→ What the task asks:
From the first line down to the one containing "Trump himself", reproduce the entries below exactly and leave out the pictures.

→ Information shown:
═══

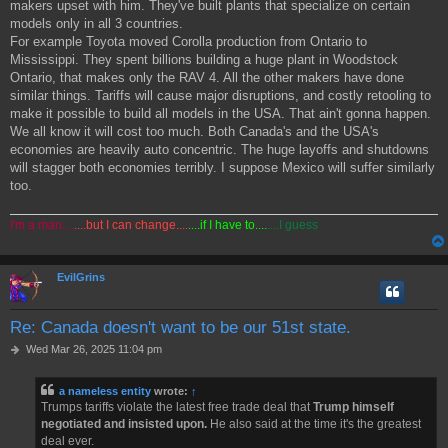
makers upset with him. They've built plants that specialize on certain
models only in all 3 countries.
For example Toyota moved Corolla production from Ontario to
Mississippi. They spent billions building a huge plant in Woodstock
Ontario, that makes only the RAV 4. All the other makers have done
similar things. Tariffs will cause major disruptions, and costly retooling to
make it possible to build all models in the USA. That ain't gonna happen.
We all know it will cost too much. Both Canada's and the USA's
economies are heavily auto concentric. The huge layoffs and shutdowns
will stagger both economies terribly. I suppose Mexico will suffer similarly
too.
I'm a man....
....but I can change....
....if I have to....
....I guess
EvilGrins
Re: Canada doesn't want to be our 51st state.
P
Wed Mar 26, 2025 11:04 pm
o
s
a nameless entity
wrote:
↑
t
Trumps tariffs violate the latest free trade deal that
Trump himself
negotiated and insisted upon.
He also said at the time it's the greatest
deal ever.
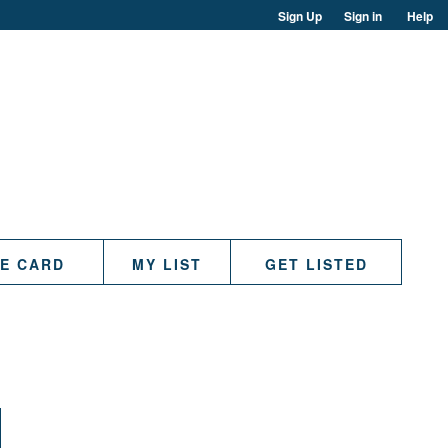
Sign Up
Sign in
Help
TE CARD
MY LIST
GET LISTED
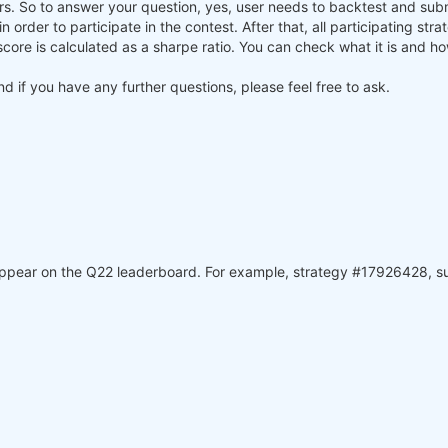
ners. So to answer your question, yes, user needs to backtest and su
) in order to participate in the contest. After that, all participating st
core is calculated as a sharpe ratio. You can check what it is and h
and if you have any further questions, please feel free to ask.
 appear on the Q22 leaderboard. For example, strategy #17926428, 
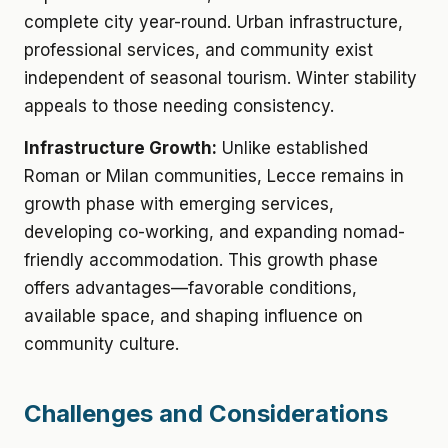
complete city year-round. Urban infrastructure,
professional services, and community exist
independent of seasonal tourism. Winter stability
appeals to those needing consistency.
Infrastructure Growth:
Unlike established
Roman or Milan communities, Lecce remains in
growth phase with emerging services,
developing co-working, and expanding nomad-
friendly accommodation. This growth phase
offers advantages—favorable conditions,
available space, and shaping influence on
community culture.
Challenges and Considerations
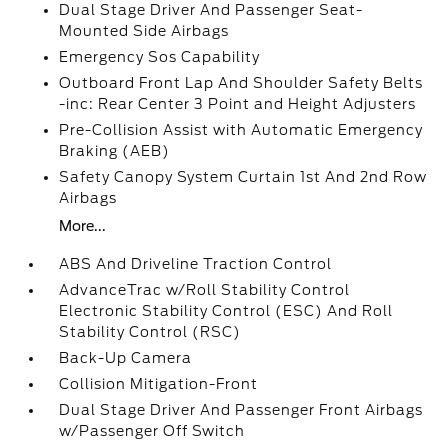
Dual Stage Driver And Passenger Seat-
Mounted Side Airbags
Emergency Sos Capability
Outboard Front Lap And Shoulder Safety Belts
-inc: Rear Center 3 Point and Height Adjusters
Pre-Collision Assist with Automatic Emergency
Braking (AEB)
Safety Canopy System Curtain 1st And 2nd Row
Airbags
More...
ABS And Driveline Traction Control
AdvanceTrac w/Roll Stability Control
Electronic Stability Control (ESC) And Roll
Stability Control (RSC)
Back-Up Camera
Collision Mitigation-Front
Dual Stage Driver And Passenger Front Airbags
w/Passenger Off Switch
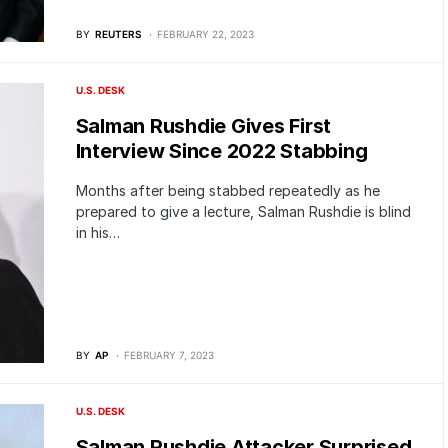
BY
REUTERS
FEBRUARY 22, 2023
U.S. DESK
Salman Rushdie Gives First
Interview Since 2022 Stabbing
Months after being stabbed repeatedly as he
prepared to give a lecture, Salman Rushdie is blind
in his…
BY
AP
FEBRUARY 7, 2023
U.S. DESK
Salman Rushdie Attacker Surprised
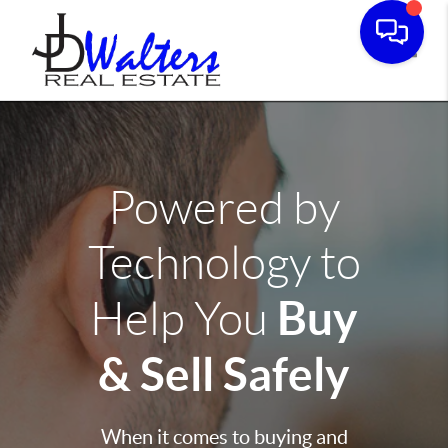
Toggle
Powered by
Technology to
Buy
Help You
& Sell Safely
When it comes to buying and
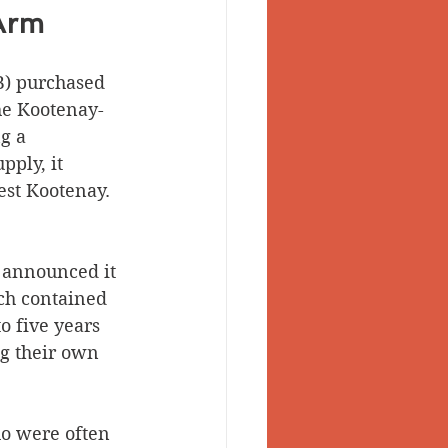
Arm
B) purchased 
he Kootenay-
g a 
pply, it 
est Kootenay. 
 announced it 
ch contained 
o five years 
ng their own 
o were often 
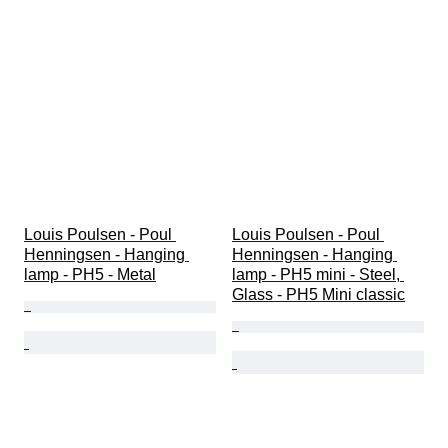
Louis Poulsen - Poul 
Louis Poulsen - Poul 
Henningsen - Hanging 
Henningsen - Hanging 
lamp - PH5 - Metal
lamp - PH5 mini - Steel, 
Glass - PH5 Mini classic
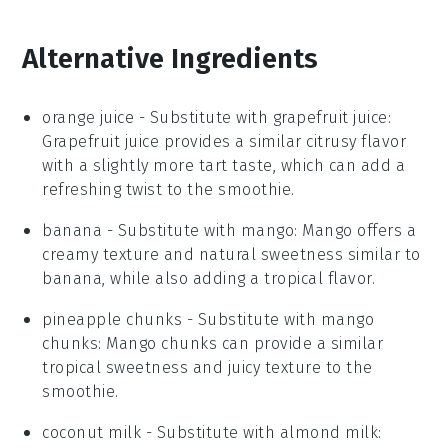
Alternative Ingredients
orange juice
- Substitute with
grapefruit juice
:
Grapefruit juice provides a similar citrusy flavor
with a slightly more tart taste, which can add a
refreshing twist to the smoothie.
banana
- Substitute with
mango
: Mango offers a
creamy texture and natural sweetness similar to
banana, while also adding a tropical flavor.
pineapple chunks
- Substitute with
mango
chunks
: Mango chunks can provide a similar
tropical sweetness and juicy texture to the
smoothie.
coconut milk
- Substitute with
almond milk
:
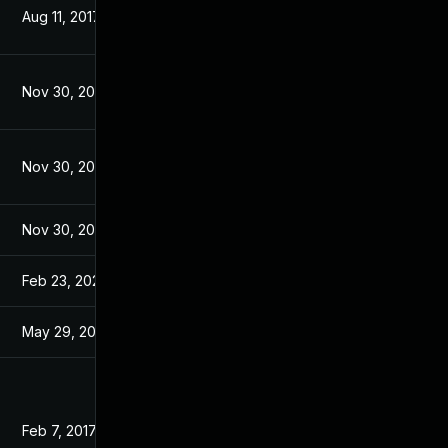
Aug 11, 2017
Jan 13, 2017
Nov 30, 2017
Jan 13, 2017
Nov 30, 2017
Jan 13, 2017
Nov 30, 2017
Jan 13, 2017
Feb 23, 2023
Jan 13, 2017
May 29, 2017
Jan 13, 2017
Feb 7, 2017
Nov 21, 2016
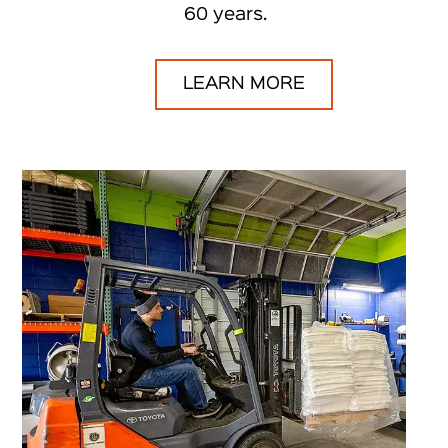
60 years.
LEARN MORE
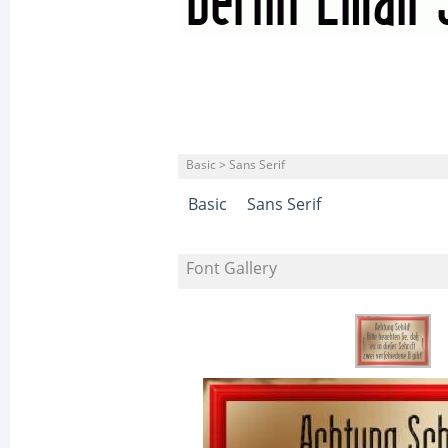
Basic > Sans Serif
Basic
Sans Serif
Font Gallery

═══

→ Answer box:
makers upset with him. They've built plants that specialize on certain
models only in all 3 countries.
For example Toyota moved Corolla production from Ontario to
Mississippi. They spent billions building a huge plant in Woodstock
Ontario, that makes only the RAV 4. All the other makers have done
similar things. Tariffs will cause major disruptions, and costly retooling to
make it possible to build all models in the USA. That ain't gonna happen.
We all know it will cost too much. Both Canada's and the USA's
economies are heavily auto concentric. The huge layoffs and shutdowns
will stagger both economies terribly. I suppose Mexico will suffer similarly
too.
I'm a man....
....but I can change....
....if I have to....
....I guess
EvilGrins
Re: Canada doesn't want to be our 51st state.
P
Wed Mar 26, 2025 11:04 pm
o
s
a nameless entity
wrote:
↑
t
Trumps tariffs violate the latest free trade deal that
Trump himself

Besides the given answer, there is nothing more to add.